Based on many types of research we know that the weather has a strong influence on food sales as weather impacts the emotional state of people and can affect their purchase decisions. As a result, many retail food chains started using weather data to forecast short-term sales predictions to minimize stocked or expired products and avoid missing sales. In this work, we built a system to predict food sales for a chain supermarket in Sau Paulo, Brazil. We took into consideration, the temporal granularity of sales data, the input variables to use for predicting sales and the representation of the sales output variable. We were able to decide which machine learning algorithms suites better food sales prediction and used appropriate measures for evaluating their accuracy and showed success in predicting sales of some weather-sensitive products such as beverages.
In today’s highly competitive and constantly changing business environment, the accurate and timely estimation of future sales, also known as sales prediction or sales forecasting, can offer critical knowledge to companies involved in the manufacturing, wholesale or retail of products. Short-term predictions mainly help in production planning and stock management, while long-term predictions can help in business development decision making. In our specific case, we have a fast-food chain in Brazil with 400 stores with difficulty in predicting its short term production.
Sales prediction is particularly important for this particular company due to the short shelf-life of many of its products, which leads to loss of income in both shortage and surplus situations. Producing too many leads to waste of products, while producing too few leads to opportunity loss. Therefore we have a situation where predicting correctly how much you have to produce of each item each day is important.
Moreover, food consumer demand is constantly fluctuating due to factors such as price, promotions, changing consumer preferences or weather changes. Sales prediction is typically done arbitrarily by managers. However, skilled managers are hard to find and they are not always available. In our specific case this forecast is done based on experience however it remains far from accurate. Average loss (too many or too few) spins around 10%.
Here it is important to put the management perspective: It is their view today they relay too much in the managers (e.g. they may get sick or take a leave) and would like to have a computer systems that can play the role of a skilled manager. Over time the expectation was to have some tool which would free the company from the human dependence. In addition of that they believe that the level of error is high and could be reduced.
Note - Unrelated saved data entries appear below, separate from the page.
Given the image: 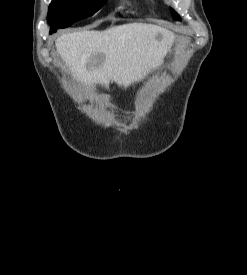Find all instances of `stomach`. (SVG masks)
<instances>
[{
	"instance_id": "1",
	"label": "stomach",
	"mask_w": 247,
	"mask_h": 275,
	"mask_svg": "<svg viewBox=\"0 0 247 275\" xmlns=\"http://www.w3.org/2000/svg\"><path fill=\"white\" fill-rule=\"evenodd\" d=\"M172 54V49L168 50L166 53V57L171 58Z\"/></svg>"
}]
</instances>
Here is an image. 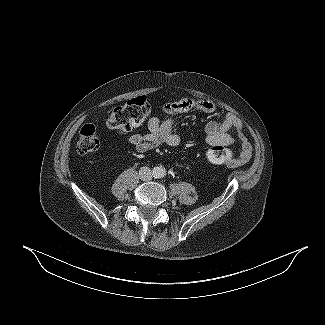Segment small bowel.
<instances>
[{"instance_id": "small-bowel-1", "label": "small bowel", "mask_w": 325, "mask_h": 325, "mask_svg": "<svg viewBox=\"0 0 325 325\" xmlns=\"http://www.w3.org/2000/svg\"><path fill=\"white\" fill-rule=\"evenodd\" d=\"M192 110L201 111L207 114L216 112V106L209 101L184 98L176 102L167 103L164 112L168 115L184 113ZM174 121L171 118L161 120L153 117L148 122V133L138 134L135 132L122 133L126 141L134 147L137 153L143 154L161 145L176 147L180 145L181 138L173 131ZM229 131H234L236 136H231ZM206 143L213 147L216 145L228 146L239 143L241 147L240 156L231 165L246 163L252 155V147L242 133V124L238 117L233 114H226L222 120L210 121L205 126Z\"/></svg>"}]
</instances>
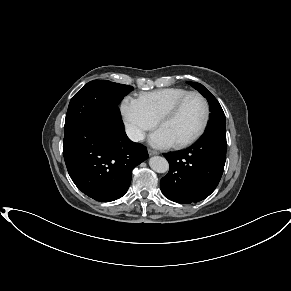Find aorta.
Returning <instances> with one entry per match:
<instances>
[{
  "mask_svg": "<svg viewBox=\"0 0 291 291\" xmlns=\"http://www.w3.org/2000/svg\"><path fill=\"white\" fill-rule=\"evenodd\" d=\"M149 166L157 173H165L169 170L168 161L161 156H154L150 158Z\"/></svg>",
  "mask_w": 291,
  "mask_h": 291,
  "instance_id": "1",
  "label": "aorta"
}]
</instances>
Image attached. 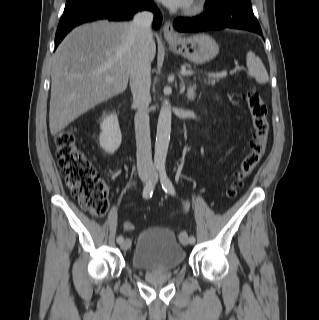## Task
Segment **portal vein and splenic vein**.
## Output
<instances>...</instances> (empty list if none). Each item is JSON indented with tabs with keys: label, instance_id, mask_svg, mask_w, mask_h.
Wrapping results in <instances>:
<instances>
[{
	"label": "portal vein and splenic vein",
	"instance_id": "portal-vein-and-splenic-vein-1",
	"mask_svg": "<svg viewBox=\"0 0 319 320\" xmlns=\"http://www.w3.org/2000/svg\"><path fill=\"white\" fill-rule=\"evenodd\" d=\"M182 75L184 76H189V75H192L194 74L193 71L191 70H187L185 67H182L181 68V72H180ZM209 76L211 77H215V78H224L227 76V72L226 71H223V72H218V73H212V74H209Z\"/></svg>",
	"mask_w": 319,
	"mask_h": 320
}]
</instances>
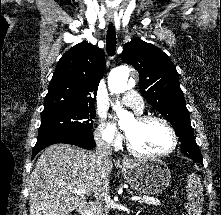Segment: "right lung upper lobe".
<instances>
[{
  "label": "right lung upper lobe",
  "mask_w": 221,
  "mask_h": 215,
  "mask_svg": "<svg viewBox=\"0 0 221 215\" xmlns=\"http://www.w3.org/2000/svg\"><path fill=\"white\" fill-rule=\"evenodd\" d=\"M105 66L104 51L90 43H79L69 49L57 63L42 114L94 107Z\"/></svg>",
  "instance_id": "1"
}]
</instances>
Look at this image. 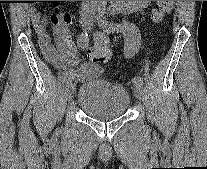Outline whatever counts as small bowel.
<instances>
[{
    "label": "small bowel",
    "mask_w": 207,
    "mask_h": 169,
    "mask_svg": "<svg viewBox=\"0 0 207 169\" xmlns=\"http://www.w3.org/2000/svg\"><path fill=\"white\" fill-rule=\"evenodd\" d=\"M71 2V1H70ZM150 1H118L114 10H136L145 7ZM38 44L45 59L66 70L73 78L89 79L100 73L101 67L94 62H81L73 44L70 26L72 17L56 9L50 19L42 16L37 10L29 12ZM49 22L52 24V36L47 31ZM76 67V69H74Z\"/></svg>",
    "instance_id": "small-bowel-1"
}]
</instances>
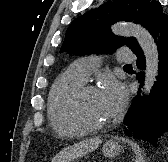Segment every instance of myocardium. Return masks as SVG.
<instances>
[{
	"mask_svg": "<svg viewBox=\"0 0 168 162\" xmlns=\"http://www.w3.org/2000/svg\"><path fill=\"white\" fill-rule=\"evenodd\" d=\"M89 92H98V89L92 85L82 84L73 91L67 101V112L71 119L82 127L85 131L101 130L109 125L108 122L92 123L88 121L82 112L83 97Z\"/></svg>",
	"mask_w": 168,
	"mask_h": 162,
	"instance_id": "1",
	"label": "myocardium"
}]
</instances>
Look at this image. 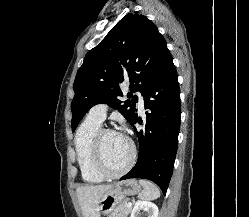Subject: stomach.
I'll use <instances>...</instances> for the list:
<instances>
[{
    "instance_id": "0dacf381",
    "label": "stomach",
    "mask_w": 249,
    "mask_h": 217,
    "mask_svg": "<svg viewBox=\"0 0 249 217\" xmlns=\"http://www.w3.org/2000/svg\"><path fill=\"white\" fill-rule=\"evenodd\" d=\"M140 189L141 187L135 179L116 182L100 198L98 204L99 211L103 214H110L128 196L138 194Z\"/></svg>"
}]
</instances>
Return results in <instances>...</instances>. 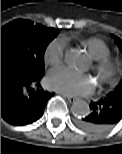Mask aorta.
<instances>
[{"mask_svg":"<svg viewBox=\"0 0 122 154\" xmlns=\"http://www.w3.org/2000/svg\"><path fill=\"white\" fill-rule=\"evenodd\" d=\"M82 59L81 52L76 49H70L65 53V62L70 67H77ZM71 111L75 117H84L90 112L89 104L84 100H77L72 104Z\"/></svg>","mask_w":122,"mask_h":154,"instance_id":"762f6f07","label":"aorta"}]
</instances>
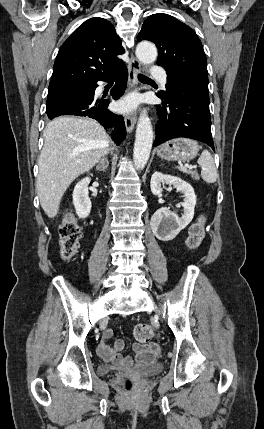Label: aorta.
I'll list each match as a JSON object with an SVG mask.
<instances>
[{"mask_svg": "<svg viewBox=\"0 0 264 429\" xmlns=\"http://www.w3.org/2000/svg\"><path fill=\"white\" fill-rule=\"evenodd\" d=\"M136 56L143 65L154 63L157 58V48L149 41H141L136 47ZM153 144V129L146 110H143L136 128L133 150V160L137 169L141 170L148 162Z\"/></svg>", "mask_w": 264, "mask_h": 429, "instance_id": "obj_1", "label": "aorta"}]
</instances>
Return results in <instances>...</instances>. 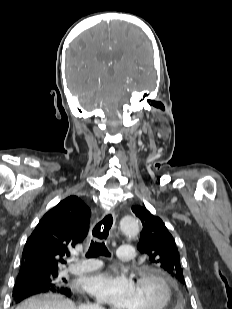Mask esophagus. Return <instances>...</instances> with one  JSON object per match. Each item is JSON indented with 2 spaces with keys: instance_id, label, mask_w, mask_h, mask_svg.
I'll return each mask as SVG.
<instances>
[{
  "instance_id": "34e87169",
  "label": "esophagus",
  "mask_w": 232,
  "mask_h": 309,
  "mask_svg": "<svg viewBox=\"0 0 232 309\" xmlns=\"http://www.w3.org/2000/svg\"><path fill=\"white\" fill-rule=\"evenodd\" d=\"M115 225V214L112 210L103 214L91 228L90 234L96 241H107Z\"/></svg>"
}]
</instances>
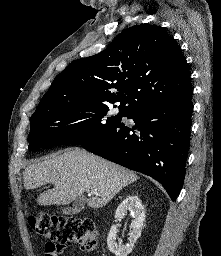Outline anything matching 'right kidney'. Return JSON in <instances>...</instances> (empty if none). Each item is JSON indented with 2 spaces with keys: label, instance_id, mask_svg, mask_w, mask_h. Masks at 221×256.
Here are the masks:
<instances>
[{
  "label": "right kidney",
  "instance_id": "ca27d5eb",
  "mask_svg": "<svg viewBox=\"0 0 221 256\" xmlns=\"http://www.w3.org/2000/svg\"><path fill=\"white\" fill-rule=\"evenodd\" d=\"M127 210L130 211L133 217L128 242L125 245H118L116 243V225H112L107 237L108 248L116 256H127L132 252L137 239L141 236L143 224L145 221L144 207L141 200L137 196L131 195L122 201L116 210L115 222L122 218Z\"/></svg>",
  "mask_w": 221,
  "mask_h": 256
}]
</instances>
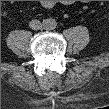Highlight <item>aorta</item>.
Segmentation results:
<instances>
[{"mask_svg": "<svg viewBox=\"0 0 109 109\" xmlns=\"http://www.w3.org/2000/svg\"><path fill=\"white\" fill-rule=\"evenodd\" d=\"M57 26V22L55 19L48 18L44 21V28L47 30H53Z\"/></svg>", "mask_w": 109, "mask_h": 109, "instance_id": "obj_1", "label": "aorta"}]
</instances>
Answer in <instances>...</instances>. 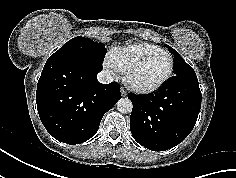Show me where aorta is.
Segmentation results:
<instances>
[{"mask_svg": "<svg viewBox=\"0 0 236 178\" xmlns=\"http://www.w3.org/2000/svg\"><path fill=\"white\" fill-rule=\"evenodd\" d=\"M132 108V102L128 98H121L117 102V109L120 113H130L132 111Z\"/></svg>", "mask_w": 236, "mask_h": 178, "instance_id": "obj_1", "label": "aorta"}]
</instances>
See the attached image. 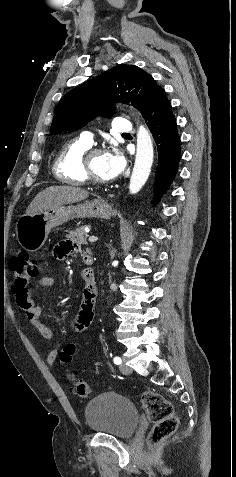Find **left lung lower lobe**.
<instances>
[{"mask_svg":"<svg viewBox=\"0 0 236 477\" xmlns=\"http://www.w3.org/2000/svg\"><path fill=\"white\" fill-rule=\"evenodd\" d=\"M145 122L153 134L158 150V167L155 172L156 202L174 179L181 157L180 137L172 114L171 104L162 88L145 115Z\"/></svg>","mask_w":236,"mask_h":477,"instance_id":"0a47b994","label":"left lung lower lobe"}]
</instances>
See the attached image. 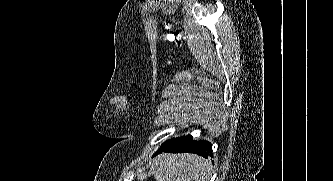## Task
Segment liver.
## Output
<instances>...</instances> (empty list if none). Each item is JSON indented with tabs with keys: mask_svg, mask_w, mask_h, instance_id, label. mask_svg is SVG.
Listing matches in <instances>:
<instances>
[{
	"mask_svg": "<svg viewBox=\"0 0 333 181\" xmlns=\"http://www.w3.org/2000/svg\"><path fill=\"white\" fill-rule=\"evenodd\" d=\"M156 181H209L212 164L196 154H160L149 163Z\"/></svg>",
	"mask_w": 333,
	"mask_h": 181,
	"instance_id": "obj_1",
	"label": "liver"
}]
</instances>
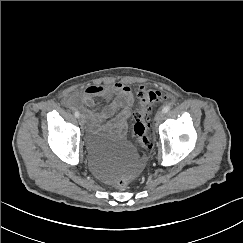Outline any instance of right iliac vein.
<instances>
[{"label":"right iliac vein","instance_id":"1","mask_svg":"<svg viewBox=\"0 0 243 243\" xmlns=\"http://www.w3.org/2000/svg\"><path fill=\"white\" fill-rule=\"evenodd\" d=\"M79 121H80V124H81V125H84V123H85V119H84L83 116L79 117Z\"/></svg>","mask_w":243,"mask_h":243}]
</instances>
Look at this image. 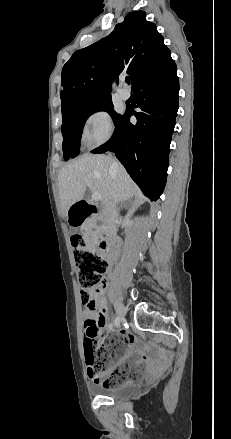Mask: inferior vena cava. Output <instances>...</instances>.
Here are the masks:
<instances>
[{"instance_id":"602c4592","label":"inferior vena cava","mask_w":231,"mask_h":439,"mask_svg":"<svg viewBox=\"0 0 231 439\" xmlns=\"http://www.w3.org/2000/svg\"><path fill=\"white\" fill-rule=\"evenodd\" d=\"M113 170L118 168V162L114 161L111 165ZM103 216L106 220V224L111 231L112 235H115V220L117 218L116 204L113 201H108L103 205Z\"/></svg>"}]
</instances>
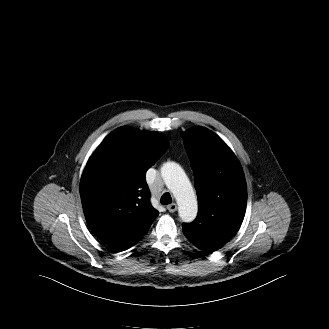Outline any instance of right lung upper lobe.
I'll return each instance as SVG.
<instances>
[{"label":"right lung upper lobe","mask_w":329,"mask_h":329,"mask_svg":"<svg viewBox=\"0 0 329 329\" xmlns=\"http://www.w3.org/2000/svg\"><path fill=\"white\" fill-rule=\"evenodd\" d=\"M163 135L120 127L88 160L80 182L86 221L115 251L133 246L158 215L150 203L146 171L165 153Z\"/></svg>","instance_id":"1"}]
</instances>
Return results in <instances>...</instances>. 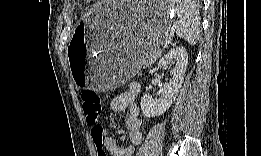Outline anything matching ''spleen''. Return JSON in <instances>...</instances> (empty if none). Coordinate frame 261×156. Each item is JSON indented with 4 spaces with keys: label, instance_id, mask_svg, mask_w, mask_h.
Returning <instances> with one entry per match:
<instances>
[{
    "label": "spleen",
    "instance_id": "3e777b00",
    "mask_svg": "<svg viewBox=\"0 0 261 156\" xmlns=\"http://www.w3.org/2000/svg\"><path fill=\"white\" fill-rule=\"evenodd\" d=\"M175 12L178 17L174 29L178 37L185 39L189 44L195 45L199 37V13L194 3L182 0L176 3ZM170 9H173L170 6Z\"/></svg>",
    "mask_w": 261,
    "mask_h": 156
}]
</instances>
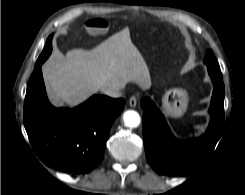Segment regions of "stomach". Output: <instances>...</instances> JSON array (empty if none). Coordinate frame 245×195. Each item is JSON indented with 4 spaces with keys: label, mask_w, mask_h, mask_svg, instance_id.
<instances>
[{
    "label": "stomach",
    "mask_w": 245,
    "mask_h": 195,
    "mask_svg": "<svg viewBox=\"0 0 245 195\" xmlns=\"http://www.w3.org/2000/svg\"><path fill=\"white\" fill-rule=\"evenodd\" d=\"M188 101V94L184 89L173 88L162 96V109L168 116L178 118L186 112Z\"/></svg>",
    "instance_id": "1"
}]
</instances>
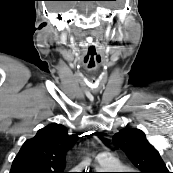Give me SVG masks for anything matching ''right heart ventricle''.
Listing matches in <instances>:
<instances>
[{"label":"right heart ventricle","mask_w":173,"mask_h":173,"mask_svg":"<svg viewBox=\"0 0 173 173\" xmlns=\"http://www.w3.org/2000/svg\"><path fill=\"white\" fill-rule=\"evenodd\" d=\"M99 164L106 169H117L118 171H125L126 169V167L113 156H108L106 160L99 162Z\"/></svg>","instance_id":"e07e8e85"}]
</instances>
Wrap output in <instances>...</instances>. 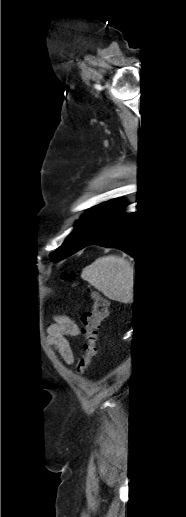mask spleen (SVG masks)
<instances>
[{
  "label": "spleen",
  "mask_w": 186,
  "mask_h": 517,
  "mask_svg": "<svg viewBox=\"0 0 186 517\" xmlns=\"http://www.w3.org/2000/svg\"><path fill=\"white\" fill-rule=\"evenodd\" d=\"M134 273V264L111 255L85 267L81 277L109 299L130 303L134 296Z\"/></svg>",
  "instance_id": "obj_1"
}]
</instances>
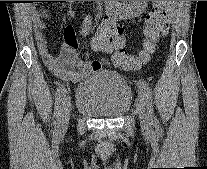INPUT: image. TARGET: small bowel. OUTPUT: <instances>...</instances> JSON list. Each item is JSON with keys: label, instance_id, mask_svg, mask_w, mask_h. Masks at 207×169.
Segmentation results:
<instances>
[{"label": "small bowel", "instance_id": "obj_1", "mask_svg": "<svg viewBox=\"0 0 207 169\" xmlns=\"http://www.w3.org/2000/svg\"><path fill=\"white\" fill-rule=\"evenodd\" d=\"M73 3L74 1H67ZM144 1H105V18L101 28L111 30L115 34V44H123L124 38L118 22L140 14ZM34 26L35 40L39 54L50 71L57 76L70 81H77L102 69L99 61H88L77 55V40L72 26L64 29V42L58 56H53L48 48V41L44 34L46 23L44 19L51 18L47 11H33L30 14Z\"/></svg>", "mask_w": 207, "mask_h": 169}]
</instances>
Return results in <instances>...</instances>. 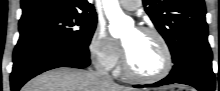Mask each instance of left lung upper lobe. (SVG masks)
<instances>
[{"label": "left lung upper lobe", "instance_id": "obj_1", "mask_svg": "<svg viewBox=\"0 0 220 91\" xmlns=\"http://www.w3.org/2000/svg\"><path fill=\"white\" fill-rule=\"evenodd\" d=\"M143 5L165 39L174 64L185 53L210 49L203 0H143Z\"/></svg>", "mask_w": 220, "mask_h": 91}]
</instances>
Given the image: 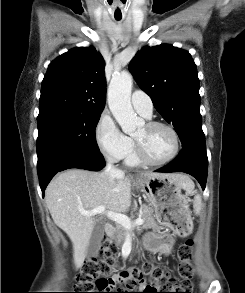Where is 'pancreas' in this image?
I'll use <instances>...</instances> for the list:
<instances>
[{"label":"pancreas","mask_w":245,"mask_h":293,"mask_svg":"<svg viewBox=\"0 0 245 293\" xmlns=\"http://www.w3.org/2000/svg\"><path fill=\"white\" fill-rule=\"evenodd\" d=\"M139 218L144 220L142 226L138 229L139 231L143 229H159L160 227L156 223L153 217V210L150 208H143L138 214ZM127 235V229L123 227L121 224H116L113 229L112 234L110 235V239L115 242L117 246L122 245Z\"/></svg>","instance_id":"pancreas-1"}]
</instances>
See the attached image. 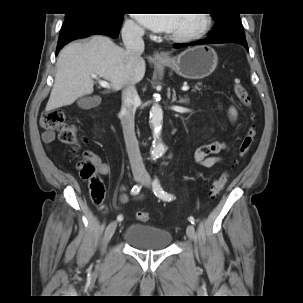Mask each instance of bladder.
Here are the masks:
<instances>
[{
	"label": "bladder",
	"instance_id": "1",
	"mask_svg": "<svg viewBox=\"0 0 303 303\" xmlns=\"http://www.w3.org/2000/svg\"><path fill=\"white\" fill-rule=\"evenodd\" d=\"M172 240L171 234L151 225L135 223L128 226L124 233V241L142 250H161Z\"/></svg>",
	"mask_w": 303,
	"mask_h": 303
}]
</instances>
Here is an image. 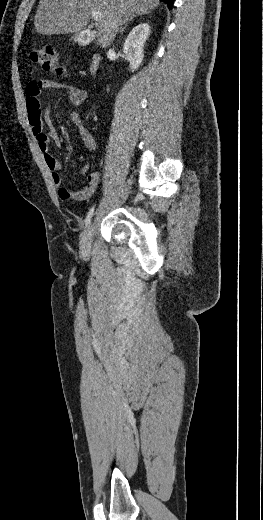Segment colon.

Therefore, from the management perspective a system capable of predicting the sales would be worth having even if at the beginning it doesn´t perform better than the current process. Equal performance would be acceptable. In addition of that there was an understanding that the system would be able to improve its performance overtime as more and more historical data is added to its reference database. (Machine learning effect) .
The problem is how to build a model which effectively predicts the demand with a level of assertiveness equal or superior to the current one and improves overtime. One way to build such a system would be to try and model the expert knowledge of skilled managers within a computer system. Alternatively, we could exploit the wealth of sales data and related information to automatically construct accurate sales prediction models via machine learning techniques. The latter is a much simpler process, it is not biased from the particularities of a specific sales manager and it is dynamic, meaning it can adapt to changes in the data. Furthermore, it has the potential to outweigh the prediction accuracy of a human expert, who typically is imperfect.
Nevertheless, we listened to the thoughts of the people currently in charge of making this forecast and we were informed that they believe that the demand is correlated to the following factors:
- Day of the month (payment days usually have bigger demand)
- Day of the week (Fridays, Saturdays, Sundays and holidays usually have a big demand)
- Month (Holidays months usually have bigger sales – In Brazil Dez-Jan-jun-Jul)
- Weather (temperature, rain and sun have an impact in what people eat)
This particular company sales its food through several channels: 1) directly from its stores, 2) through a web deliver service and 3) through a call-center. In our study we are not going to differentiate these channels just counting the total volume sold of each item each day.
Here it is worth mentioning that the insigns provided by the people in charge of the process today should be seen with a grain of salt given the fact that they know that a system like that would be built to replace them. Therefore all these assumptions must be checked against the hard data.
To be able to build our model we decided to use as a sample the sales in the city of São Paulo which alone responds for almost 40% of the total. This is a simplifying strategy given the fact that if the process works for this city we easily deploy it in the others.
Getting the data
Initially we managed to get from the company the sales by type of item per day for thirteen months (jan – 2018 and Jan-2019) – 396 registers .
Secondly we managed to get the weather stations measurements in São Paulo for the whole year of 2018 and January of 2019. It is public information available at the website:
In sequence we prepared this data crossing these two files unifying them by date.
Evaluating the data
Accuracy and completeness: A visual inspection showed that the sales data per day was basically correct, although some values seem to be too high or too low. The weather measurements had some problems of completeness. There were several days without the insolation, temperature and humidity recorded. In addition of that there are several days where the level of rain is zero, this is a problem because we don´t know it happens because it wasn´t recorded or because in fact didn´t rain in these days.
Cleaning the data
To deal with the inconsistences we defined three strategies:
- Regards the missing values in precipitation we managed to see the average rain in each month (public information) and check it against the sum of each day/month in the database. Through this process we managed to identify that in fact the zero represented days without rain (the data was right).
- The registers with temperature min, max or med and humidity equals zero were filled with the mean of these parameters (just two samples fall into this scenario).
- In the case of the sun intensity we had a situation where 196 out of 396 samples were equal zero. Considering that there is no possibility that the sun didn´t appear for so many days it was assumed we had a problem with the data. We managed to check the average sun intensity per month in the city of São Paulo (public information) and fill the gaps manually. Subsequently we identify that the mean of the registers with measurement represent the average therefore it was possible to implement a code to correct it automatically.
- The values of sales which diverge too much from what is typical were treaded by a bell distribution were the values whose frequency were smaller than 1% were eliminated from the sample. Note that we did not eliminate the whole row ( Each row had sales for each one of the eight types of products) we just didn´t count the line when predicting the specific item.
The evaluation was important because allowed us to create a cleaning layer in the R code where we check these factors (2 and 3) and adjust it automatically – It is important because we assume that a new samples will be added to the training data as time goes by and this new data probably will suffer from the same problems.